The popular state and local sales tax holiday is back next week, and it's not just for savings on back-to-school items.
The list of exempt items includes most clothing for adults, preschoolers and even babies, including diapers.
The state's 13th sales tax holiday is scheduled to begin at 12:01 a.m. Friday and run until midnight Sunday, Aug. 19. Items must be under $100 in price and listed among the exempt items to qualify.
This year, shoppers will save an estimated $64.8 million in state and local sales taxes during the weekend, or about $8 for every $100 spent, according to the Texas comptroller's office.
Twenty-seven school supplies are on the exempt list, from binders to writing tablets. While most items are under a couple of dollars in value, the list also includes more expensive items like backpacks and graphing calculators, if they are priced under the $100 limit. Also on the list are more than 80 clothing items.
Typical school clothing such as shirts, pants, dresses, uniforms and shoes are included, as well as some items parents may not realize are tax-free such as Scout uniforms, baby clothes, raincoats and sleepwear. Parents can even buy costumes and masks tax-free over the weekend if they want to shop for Halloween early.
But clothes exemptions are not just for back-to-school children. Adults can also buy for themselves or for children not yet in school.
There are some unusual exemptions for adult clothing, including bowling shirts, ties, clerical vestments, adult diapers and veils. Also exempt from sales tax are work uniforms for waitresses, the military, postal carriers, police, firefighters and others.
After Christmas, back-to-school is the second-biggest spending event of the year, according to the National Retail Federation.
And this year, consumers are opening up their wallets a bit more after a few years of cautious spending. The federation predicts the average person with children in grade school or high school will spend $688.62, up from just over $600 last year. Total spending is expected to reach more than $30 billion.
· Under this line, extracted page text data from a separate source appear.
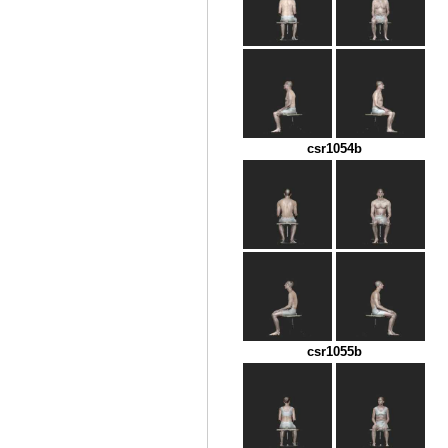
csr1054b
csr1055b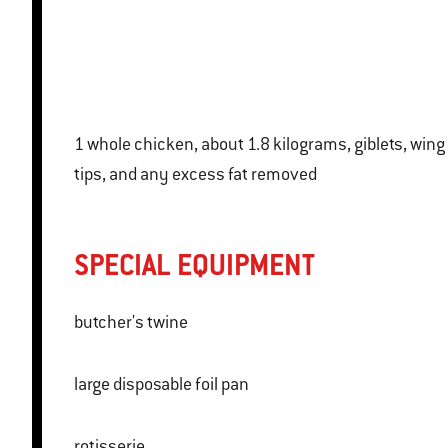
1 whole chicken, about 1.8 kilograms, giblets, wing
tips, and any excess fat removed
SPECIAL EQUIPMENT
butcher's twine
large disposable foil pan
rotisserie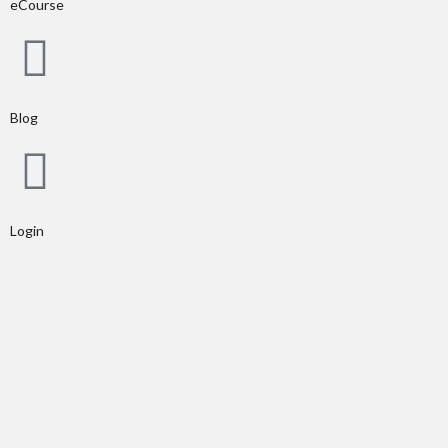
eCourse
Blog
Login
Retailers are responding with back-to-school campaigns, including an 88-cent section of school supplies and "secret sales" at Wal-Mart, binder buybacks at Staples and exclusive e-mail sales on college items at Target.
Several websites are trying to gather all the sales, including RetailMeNot, a retail website based in Austin.
"Our back-to-school page is new every day," said Trae Bodge, senior editor of the RetailMeNot Insider, an online publication of shopping tips and trends for the website. "We have coupons available for both online and in stores."
A big comparison shopper, I used everything from my Sunday newspaper to my daughter's iPhone this week to price compare my back-to-school shopping.
Sunday newspaper ads were helpful. It was easy to compare prices for a graphing calculator, which varied in price from $90 (Target) to $109.99 (Office Depot). I also found filler paper for 25 cents (Office Depot), 17-cent spirals (Big Lots) and a packet of 10 pencils for 10 cents (OfficeMax).
Be sure to bring your Sunday ads with you. If you see an item cheaper elsewhere many retailers will match the price.But the ad usually has to be on paper; asking them to look at an ad on a smartphone seldom works.
My experience price-shopping with an iPhone was mixed. It was great to have an app that would read a bar code on an item and then show prices at other stores. There are several apps for this, but we used ShopSavvy.
When my daughter found a Nike backpack for $30 at Academy, we checked the bar code and found that it was selling between $40 and $50 at places like Amazon, East Bay and Dick's Sporting Goods. So we happily snatched the backpack at Academy.
But when we checked for prices on Nike shorts, we were misled. Academy had the shorts on sale for $24.99, but our app showed that Sports Authority had the same shorts for $19.97. We drove a mile to Sports Authority, only to find they had just a few at that price, and they were all the wrong size and color.
Some other tips for back-to-school shopping:
Start at home. Almost half of consumers said they look through drawers and closets for school supplies before shopping, according to a PriceGrabber survey. Ask your kids whether they really need a new backpack. Some school items last more than one year.
Make a list. A third of shoppers plan to make a list before they go shopping, PriceGrabber says. In my experience, will either forget what they need or start asking for things they don't need once they see them in the store.
Check out resale stores. One of my teenage daughter's favorite stores is Plato's Closet, which offers good name-brand jeans, shoes, shirts and other used clothes for females and males at up to 70 percent off original price. Start by trading in items your kid no longer wants for cash.